**AIM OF THE EXERCISE**
Copy exactly the lines from the first line of the records below through the line containing "Task: Click on the Seasonal", including both, and nothing else.

**GIVEN DATA**

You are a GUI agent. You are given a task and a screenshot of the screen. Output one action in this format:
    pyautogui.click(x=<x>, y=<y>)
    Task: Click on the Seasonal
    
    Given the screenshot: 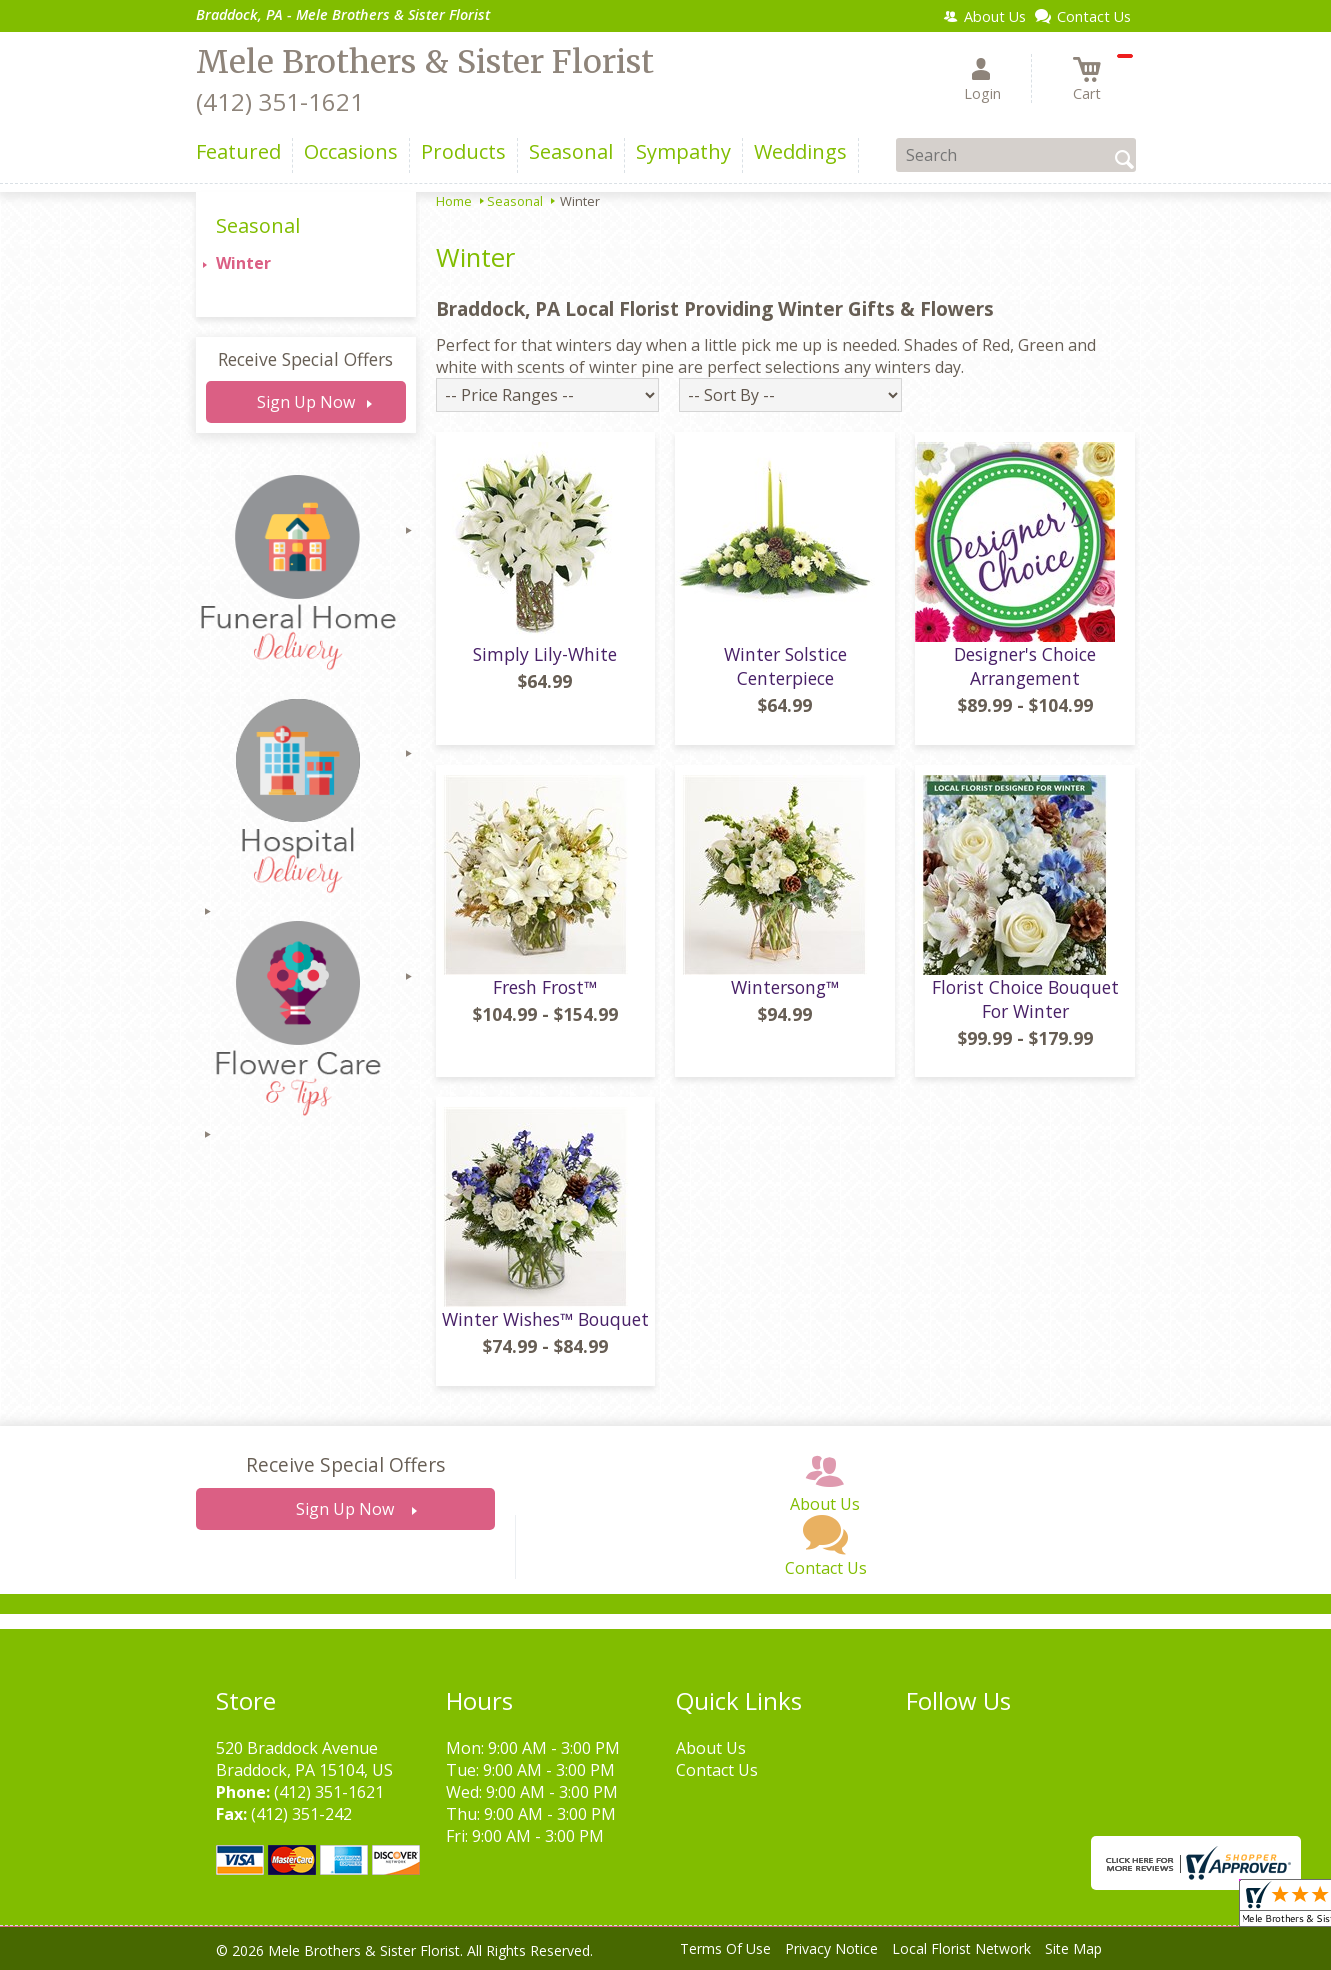 What is the action you would take?
    pyautogui.click(x=515, y=201)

**SOLUTION TO THIS PROBLEM**
You are a GUI agent. You are given a task and a screenshot of the screen. Output one action in this format:
    pyautogui.click(x=<x>, y=<y>)
    Task: Click on the Seasonal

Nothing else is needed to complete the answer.